WHAT THIS TASK INVOLVES | Starting at the line that contains "cal application. Many", write out every line through the end of the records below exactly as it appears, and leave out all pictures.

Page-level text extractions
= Beginning of Section =
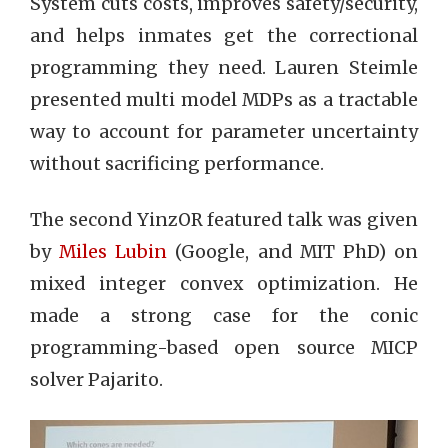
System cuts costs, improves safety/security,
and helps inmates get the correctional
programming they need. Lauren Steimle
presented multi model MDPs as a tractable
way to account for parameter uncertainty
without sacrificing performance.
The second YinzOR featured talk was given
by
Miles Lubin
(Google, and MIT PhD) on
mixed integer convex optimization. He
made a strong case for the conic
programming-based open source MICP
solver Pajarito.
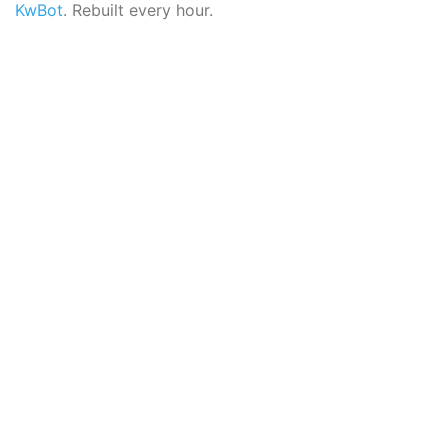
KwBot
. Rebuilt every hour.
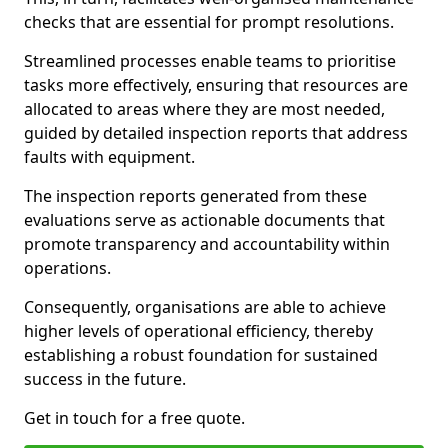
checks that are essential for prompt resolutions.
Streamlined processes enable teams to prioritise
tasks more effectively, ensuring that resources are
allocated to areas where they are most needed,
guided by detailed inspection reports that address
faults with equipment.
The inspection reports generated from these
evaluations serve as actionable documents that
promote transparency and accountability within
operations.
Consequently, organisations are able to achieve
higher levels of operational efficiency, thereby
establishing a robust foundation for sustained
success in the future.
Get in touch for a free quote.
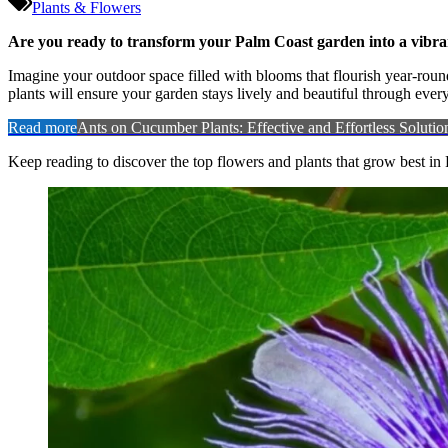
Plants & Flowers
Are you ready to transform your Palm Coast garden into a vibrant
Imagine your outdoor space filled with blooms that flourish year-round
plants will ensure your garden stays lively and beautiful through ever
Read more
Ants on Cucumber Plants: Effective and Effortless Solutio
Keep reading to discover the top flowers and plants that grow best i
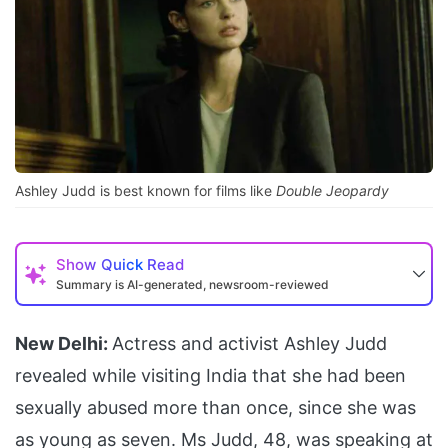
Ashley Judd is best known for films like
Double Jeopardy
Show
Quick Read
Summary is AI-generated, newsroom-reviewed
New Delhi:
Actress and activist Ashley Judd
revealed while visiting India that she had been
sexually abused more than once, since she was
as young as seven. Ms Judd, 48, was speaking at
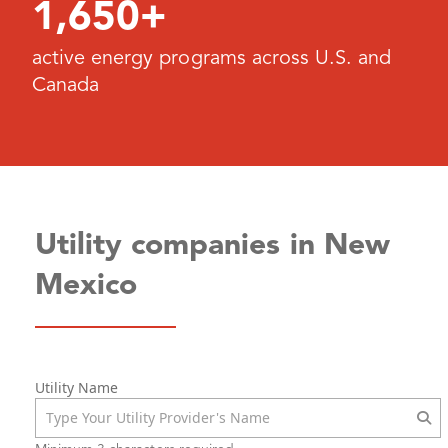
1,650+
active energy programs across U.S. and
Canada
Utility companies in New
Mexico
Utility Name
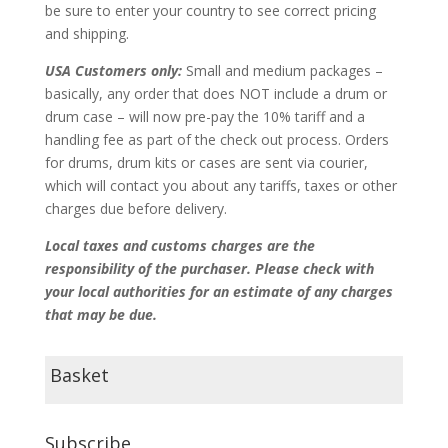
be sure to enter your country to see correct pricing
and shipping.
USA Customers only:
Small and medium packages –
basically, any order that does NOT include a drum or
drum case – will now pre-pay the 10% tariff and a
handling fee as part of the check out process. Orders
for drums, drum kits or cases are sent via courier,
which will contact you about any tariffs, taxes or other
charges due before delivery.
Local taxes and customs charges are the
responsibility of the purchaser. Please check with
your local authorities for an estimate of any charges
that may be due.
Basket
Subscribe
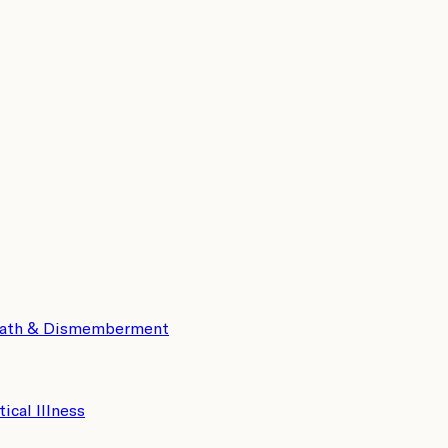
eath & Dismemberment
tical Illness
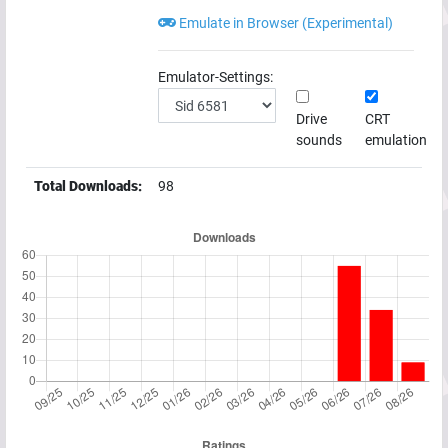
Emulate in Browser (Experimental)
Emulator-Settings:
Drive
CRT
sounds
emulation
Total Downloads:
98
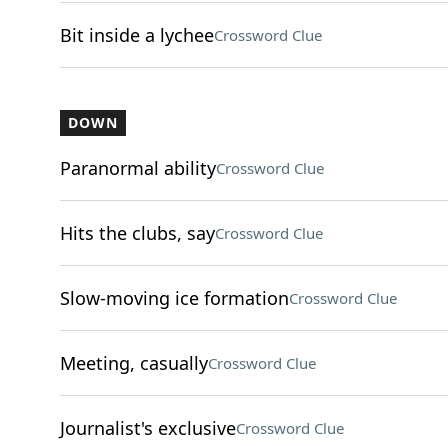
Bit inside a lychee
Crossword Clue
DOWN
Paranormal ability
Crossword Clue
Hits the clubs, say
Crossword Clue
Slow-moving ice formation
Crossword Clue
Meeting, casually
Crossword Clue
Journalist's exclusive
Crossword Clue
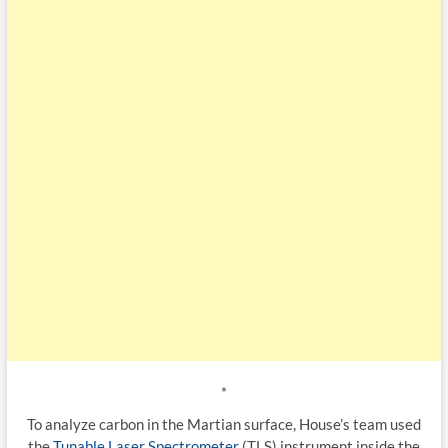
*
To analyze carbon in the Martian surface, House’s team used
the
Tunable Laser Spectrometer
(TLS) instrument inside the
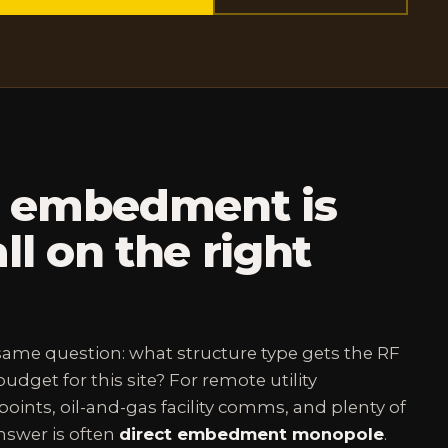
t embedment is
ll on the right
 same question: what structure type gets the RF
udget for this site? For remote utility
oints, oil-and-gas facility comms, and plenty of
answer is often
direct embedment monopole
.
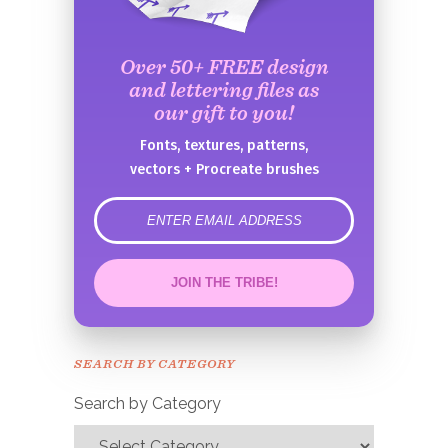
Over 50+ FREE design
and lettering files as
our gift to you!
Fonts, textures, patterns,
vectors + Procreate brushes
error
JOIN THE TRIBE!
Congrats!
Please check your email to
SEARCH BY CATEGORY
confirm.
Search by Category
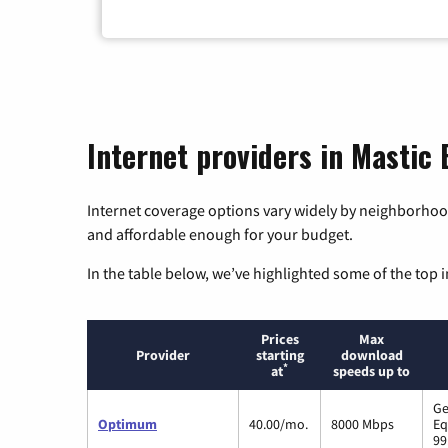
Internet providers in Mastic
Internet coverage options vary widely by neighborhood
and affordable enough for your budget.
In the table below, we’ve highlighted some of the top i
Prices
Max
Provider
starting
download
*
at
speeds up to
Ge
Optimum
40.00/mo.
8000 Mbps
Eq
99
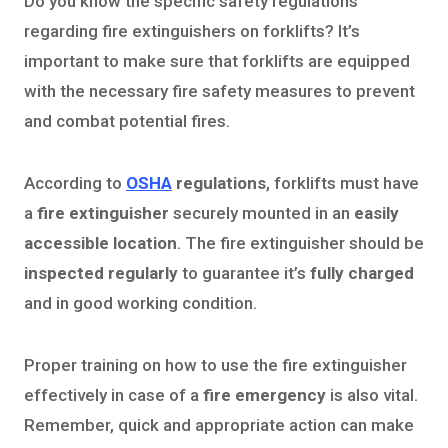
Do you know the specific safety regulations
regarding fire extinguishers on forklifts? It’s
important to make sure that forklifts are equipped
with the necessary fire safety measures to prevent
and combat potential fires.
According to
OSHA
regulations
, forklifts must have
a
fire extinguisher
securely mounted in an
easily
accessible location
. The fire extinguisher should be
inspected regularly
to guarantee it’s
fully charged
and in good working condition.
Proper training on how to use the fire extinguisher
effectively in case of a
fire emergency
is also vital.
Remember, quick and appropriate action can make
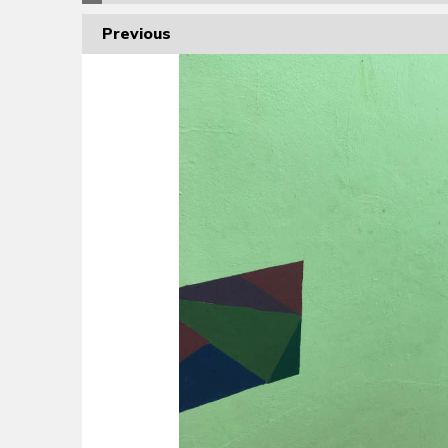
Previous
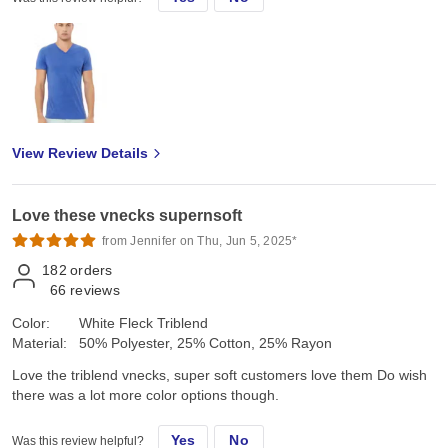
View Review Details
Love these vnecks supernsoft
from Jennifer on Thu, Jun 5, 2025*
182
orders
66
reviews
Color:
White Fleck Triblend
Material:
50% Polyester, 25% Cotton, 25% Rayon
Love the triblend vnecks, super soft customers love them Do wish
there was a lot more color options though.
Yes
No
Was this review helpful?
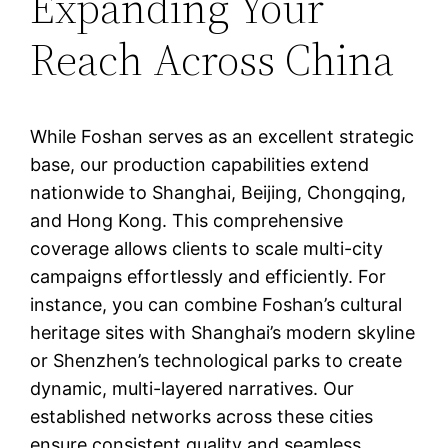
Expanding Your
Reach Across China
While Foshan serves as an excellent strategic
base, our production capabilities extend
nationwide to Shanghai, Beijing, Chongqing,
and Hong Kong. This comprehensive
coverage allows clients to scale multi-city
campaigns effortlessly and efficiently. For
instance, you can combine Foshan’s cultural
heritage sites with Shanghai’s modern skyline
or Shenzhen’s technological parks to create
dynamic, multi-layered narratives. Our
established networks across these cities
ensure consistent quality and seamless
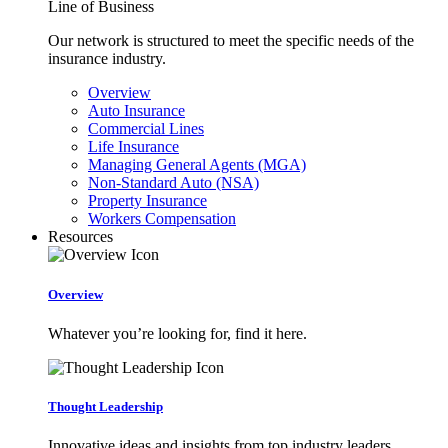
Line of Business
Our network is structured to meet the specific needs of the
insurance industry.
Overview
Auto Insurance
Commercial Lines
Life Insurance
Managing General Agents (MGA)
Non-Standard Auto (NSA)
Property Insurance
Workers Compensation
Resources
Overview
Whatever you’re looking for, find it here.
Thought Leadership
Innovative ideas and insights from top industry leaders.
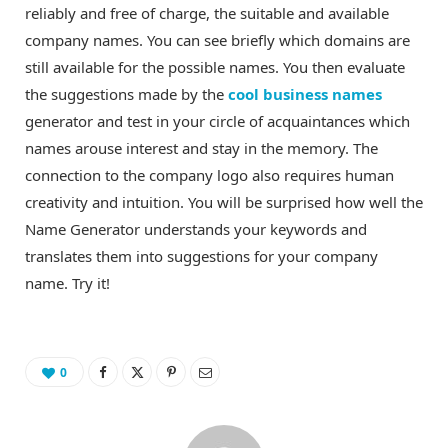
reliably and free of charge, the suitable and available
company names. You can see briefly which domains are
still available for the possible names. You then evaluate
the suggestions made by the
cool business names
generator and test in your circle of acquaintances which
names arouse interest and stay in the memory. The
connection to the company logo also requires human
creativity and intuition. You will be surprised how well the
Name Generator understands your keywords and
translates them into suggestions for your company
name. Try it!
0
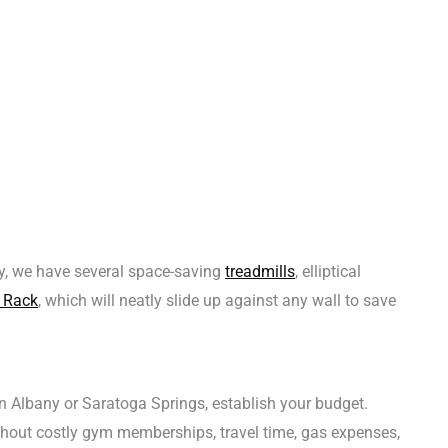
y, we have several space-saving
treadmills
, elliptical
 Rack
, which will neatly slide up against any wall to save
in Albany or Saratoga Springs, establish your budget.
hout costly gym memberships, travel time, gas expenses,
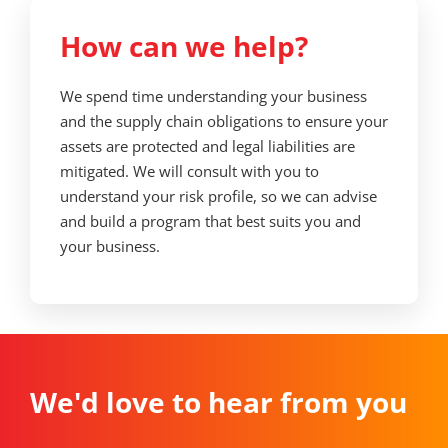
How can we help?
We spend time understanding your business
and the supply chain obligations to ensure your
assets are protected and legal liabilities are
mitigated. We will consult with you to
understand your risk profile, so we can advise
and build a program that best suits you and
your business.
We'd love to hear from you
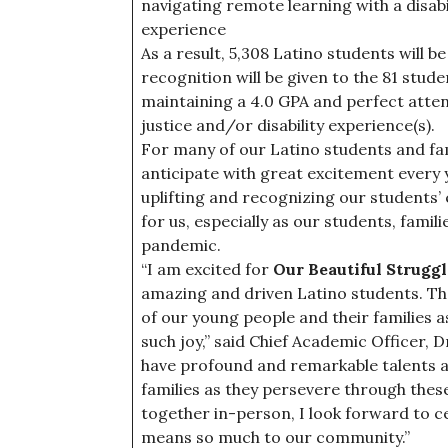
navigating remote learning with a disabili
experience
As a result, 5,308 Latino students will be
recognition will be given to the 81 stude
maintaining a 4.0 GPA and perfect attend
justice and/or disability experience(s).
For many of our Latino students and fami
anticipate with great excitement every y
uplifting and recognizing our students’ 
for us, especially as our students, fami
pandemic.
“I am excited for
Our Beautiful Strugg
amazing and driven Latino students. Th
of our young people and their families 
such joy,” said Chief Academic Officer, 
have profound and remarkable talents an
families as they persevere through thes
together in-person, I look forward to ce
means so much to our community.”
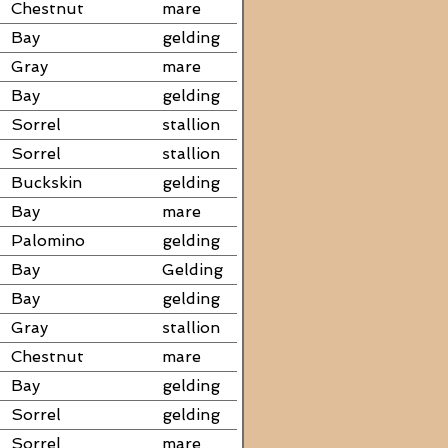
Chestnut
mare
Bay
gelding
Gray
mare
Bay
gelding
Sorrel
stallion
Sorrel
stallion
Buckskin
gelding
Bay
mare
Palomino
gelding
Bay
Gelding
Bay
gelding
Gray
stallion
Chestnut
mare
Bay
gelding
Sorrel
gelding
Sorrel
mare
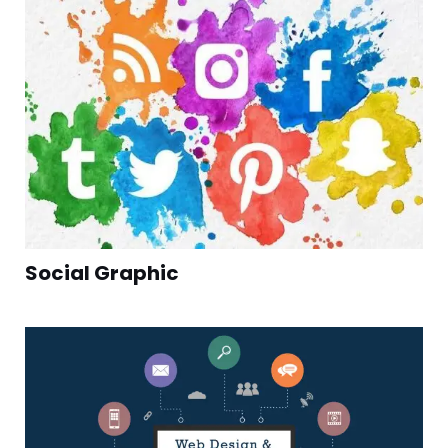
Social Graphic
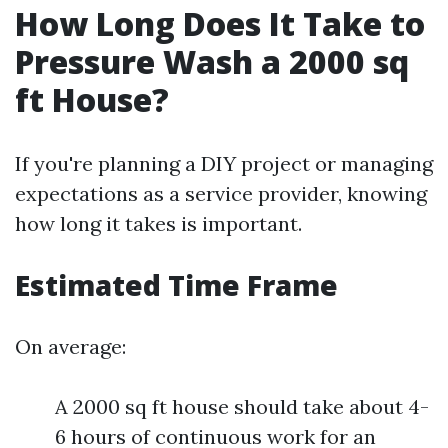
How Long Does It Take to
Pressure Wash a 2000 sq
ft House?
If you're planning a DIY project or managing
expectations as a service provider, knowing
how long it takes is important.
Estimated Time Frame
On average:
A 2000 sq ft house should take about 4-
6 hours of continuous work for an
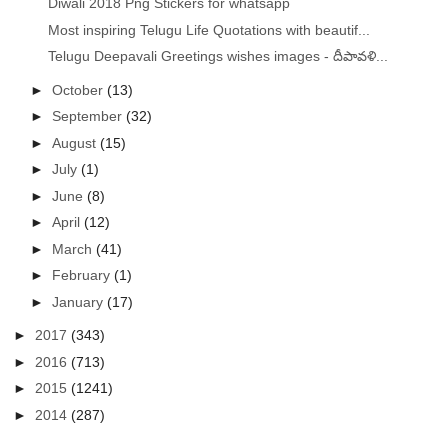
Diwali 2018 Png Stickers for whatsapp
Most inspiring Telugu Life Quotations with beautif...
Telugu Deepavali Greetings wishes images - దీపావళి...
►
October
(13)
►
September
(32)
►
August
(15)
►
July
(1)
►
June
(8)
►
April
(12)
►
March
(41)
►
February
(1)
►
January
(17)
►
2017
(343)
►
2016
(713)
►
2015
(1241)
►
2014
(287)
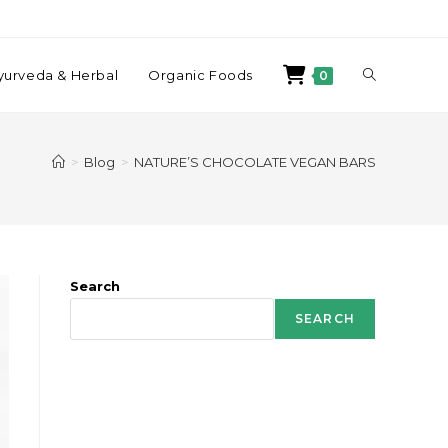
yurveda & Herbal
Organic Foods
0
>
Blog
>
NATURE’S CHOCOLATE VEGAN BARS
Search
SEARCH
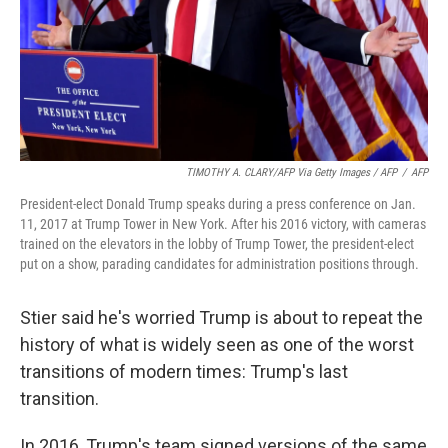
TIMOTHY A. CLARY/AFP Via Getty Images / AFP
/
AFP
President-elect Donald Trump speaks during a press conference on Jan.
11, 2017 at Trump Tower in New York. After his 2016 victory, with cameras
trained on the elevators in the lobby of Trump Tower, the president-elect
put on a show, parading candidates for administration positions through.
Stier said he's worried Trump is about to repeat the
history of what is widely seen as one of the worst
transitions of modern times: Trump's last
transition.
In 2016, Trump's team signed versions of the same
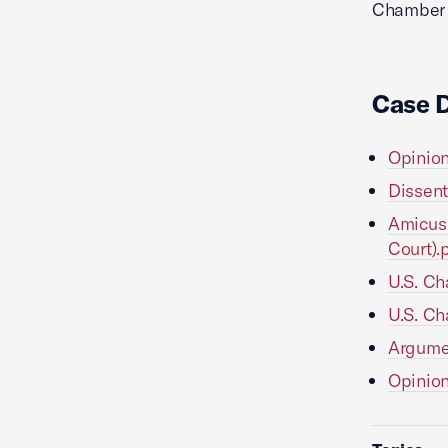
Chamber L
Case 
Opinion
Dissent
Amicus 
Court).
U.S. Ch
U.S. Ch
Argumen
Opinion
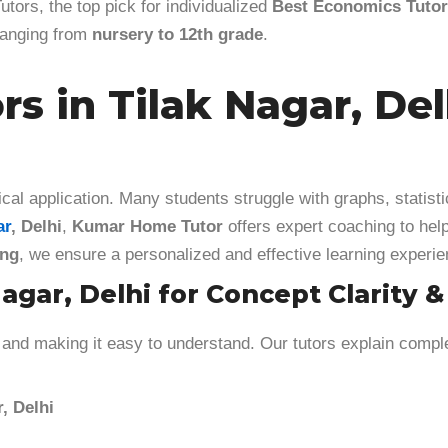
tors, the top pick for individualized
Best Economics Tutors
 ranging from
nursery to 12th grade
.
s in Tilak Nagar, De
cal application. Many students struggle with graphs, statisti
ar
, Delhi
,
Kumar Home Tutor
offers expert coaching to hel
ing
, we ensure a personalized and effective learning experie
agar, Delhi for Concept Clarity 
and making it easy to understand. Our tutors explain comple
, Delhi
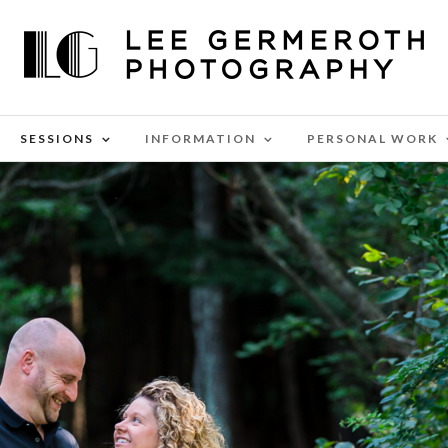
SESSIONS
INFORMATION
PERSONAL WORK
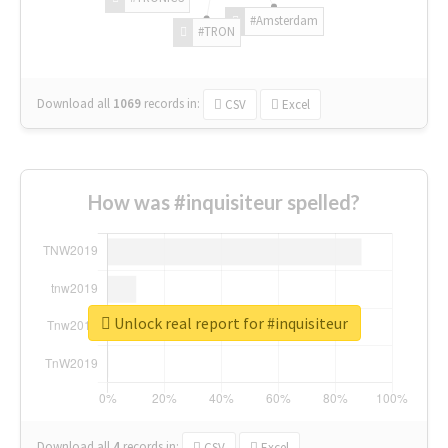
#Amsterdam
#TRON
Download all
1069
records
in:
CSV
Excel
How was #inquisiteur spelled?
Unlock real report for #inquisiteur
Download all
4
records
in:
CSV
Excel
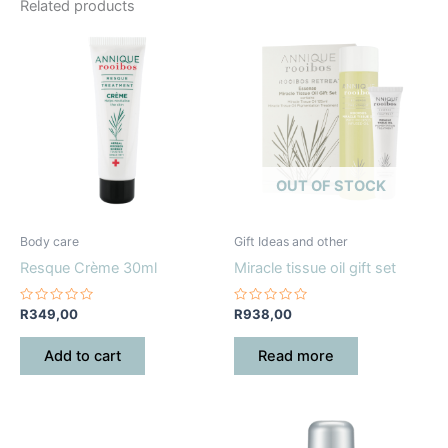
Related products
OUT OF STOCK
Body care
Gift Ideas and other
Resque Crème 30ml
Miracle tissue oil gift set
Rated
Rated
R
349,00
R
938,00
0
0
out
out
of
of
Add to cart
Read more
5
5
= End of Section =
EXERCISE SOLUTION |
cal application. Many students struggle with graphs, statisti
ar
, Delhi
,
Kumar Home Tutor
offers expert coaching to hel
ing
, we ensure a personalized and effective learning experie
agar, Delhi for Concept Clarity 
and making it easy to understand. Our tutors explain comple
, Delhi
SESSIONS
INFORMATION
PERSONAL WORK
#Amsterdam
#TRON
Download all
1069
records
in:
CSV
Excel
How was #inquisiteur spelled?
Unlock real report for #inquisiteur
Download all
4
records
in:
CSV
Excel
Related products
OUT OF STOCK
Body care
Gift Ideas and other
Resque Crème 30ml
Miracle tissue oil gift set
Rated
Rated
R
349,00
R
938,00
0
0
out
out
of
of
Add to cart
Read more
5
5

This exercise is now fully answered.